Je trouve tout ça bien décourageant et je ne donne pas cher de notre avenir collectif. »

Vous avez encore peur des communisses. Relisez-vous, vous avez écrit vous-même que sa ne change pas.

Arrêtez avec votre 35% qui deviendrait 20%. Pratt fait preuve de malhonnêteté ici. Vous oubliez d’inclure tout ceux qui ont voté pour la grève dans les associations qui ont finalement voté majoritairement contre. Il s’agit donc de 49% des 65% restant, au maximum. C’est vrai que c’est seulement 32% des gens…

La conflit achève.

Che Nadeau-Dubois a PERDU son « combat » contre la démocratie:

http://images.lapresse.ca/une/lapresse.jpg?ts=1336104000

Et en plus, le Parti québécois perd encore du terrain:

http://www.lapresse.ca/actualites/quebec-canada/politique-quebecoise/201205/03/01-4521784-la-greve-etudiante-profite-aux-liberaux.php

Gagez-vous que bientôt les péquistes « oublieront » de porter leur bout de chiffon rouge?

C’est la débandade chez les despotes gauchistes appuyés par les grosses centrales syndicales!

@ François Sacrécoeur (# 32:

Voici ma réponse:

http://www.lapresse.ca/actualites/quebec-canada/politique-quebecoise/201205/03/01-4521784-la-greve-etudiante-profite-aux-liberaux.php

Et ici:

http://images.lapresse.ca/une/lapresse.jpg?ts=1336104000

Autre chose?

P.S.: Pour ce qui est de mon nom, j’ai effectivement peur d’être violenté par les despotes dictateurs gauchistes qui ont une nette propension à faire régner la terreur et à rudoyer et à molester quiconque n’est pas entièrement et totalement de leur avis (voir les insultes et autres envoyés aux carrés verts!).

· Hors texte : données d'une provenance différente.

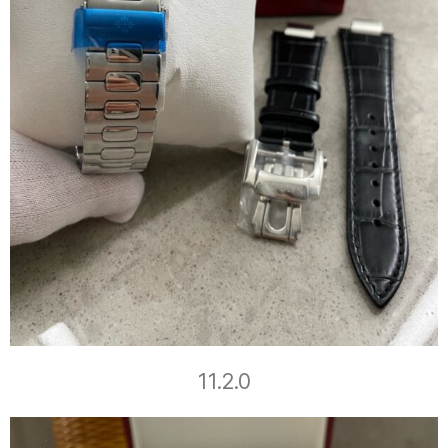
11.2.0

http://www.journaldemontreal.com/2012/05/02/un-climat-de-terreur

Le commentaire de François 1 ou 1er, c’est n’importe quoi, vraiment n’importe quoi! Les étudiants m’ont épatée tout au long de ce conflit. Ils nous donnent une leçon de ténacité et d’organisation.Faut-il les écraser? NON
Leur frustration se manifestera autrement, j’espère lors de la prochaine élection qui se tiendra « sur leur dos », c’est commode pour faire oublier la corruption et l’alimentation de la caisse par la mafia.

@ VEILLEUX Cécile (# 37):

Le moins que l’on puisse dire, c’est que vous êtes plutôt facile à « impressionner et à épater »!

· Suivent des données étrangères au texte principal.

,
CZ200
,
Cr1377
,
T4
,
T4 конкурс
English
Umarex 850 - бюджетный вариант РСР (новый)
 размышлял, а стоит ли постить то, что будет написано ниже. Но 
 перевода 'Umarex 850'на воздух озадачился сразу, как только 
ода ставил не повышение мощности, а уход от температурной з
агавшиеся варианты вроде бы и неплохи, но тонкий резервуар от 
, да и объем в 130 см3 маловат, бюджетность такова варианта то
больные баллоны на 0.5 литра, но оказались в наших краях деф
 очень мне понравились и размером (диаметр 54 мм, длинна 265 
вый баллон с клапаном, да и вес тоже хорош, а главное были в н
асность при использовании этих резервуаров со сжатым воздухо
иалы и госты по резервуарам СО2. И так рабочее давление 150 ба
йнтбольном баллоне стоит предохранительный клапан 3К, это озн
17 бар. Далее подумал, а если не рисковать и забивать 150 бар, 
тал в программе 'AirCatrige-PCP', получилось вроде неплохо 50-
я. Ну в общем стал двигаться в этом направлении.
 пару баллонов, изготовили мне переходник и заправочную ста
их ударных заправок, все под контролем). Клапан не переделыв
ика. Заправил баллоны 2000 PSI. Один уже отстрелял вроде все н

Voici comment vos patits chéris (terroristes en gestation!) réagissent devant l’adversité plutôt élégante des journalistes et des caméramans qui ne partagent pas les diktats qui leur tiennent lieu de « pensée profonde »:

http://blogues.journaldemontreal.com/martineau/franc-parler/un-climat-de-terreur/

Extrait:

« Hier, un collègue m’a avoué s’être fait pisser dessus pendant qu’il couvrait une manif d’étudiants.

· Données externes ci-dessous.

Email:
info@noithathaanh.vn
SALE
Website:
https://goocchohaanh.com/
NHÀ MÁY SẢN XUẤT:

Pas de farce : il parlait à la caméra quand un manifestant cagoulé a baissé sa fermeture éclair et lui a pissé sur la jambe.

Un autre jour, des manifestants l’ont cloué sur le sol et l’ont roué de coups.

Une collègue s’est fait cracher au visage, une autre s’est faite entourée et harcelée, des cameramen ont été agressés, un reporter a reçu une tomate en plein front, des cars de reportage ont été vandalisés…

Quant à moi, je ne vous dis pas la teneur des courriels que je reçois. Si un jour, je suis pris dans une manif dans le centre-ville, ça ne me surprendrait pas que je me fasse casser la gueule.

C’est rendu que je planifie soigneusement chacun de mes déplacements pour ne pas me retrouver au milieu des manifestants. »

Fin de l’extrait.

Pas beau tout ça? Les plus chanceux NE se font que cracher au visage…

Et c’est ce genre de terrorisme qui vous épate et vous impressionne Madame et ça au moment où l’on tente justement de sortir l’intimidation des cours d’école? Vos jeunes barbares qui empêchent, en usant de violence, des étudiants d’aller en classe (quelle idée saugrenue n’est-ce-pas pour un étudiant? aller en classe…non mais où s’en va-t-on dites-le moi!) qui empêchent écrivais-je les autres étudiants de suivre leurs cours pour, prétendent-ils, améliorer l’accès…aux cours !?&*%$

Et on n’a pas parlé des réunions des associations d’étudiants où l’intimidation (et bien sûr, les votes à main levée -elle est belle votre « démocratie »-) est reine et où les votes sont repris lorsqu’ils ne font pas l’affaire des « leaders »…

VOUS écrivez n’importe quoi Madame. Pas moi!

Un brin de réalisme plutôt qu’un voyage d’émotions est souvent plus salutaire.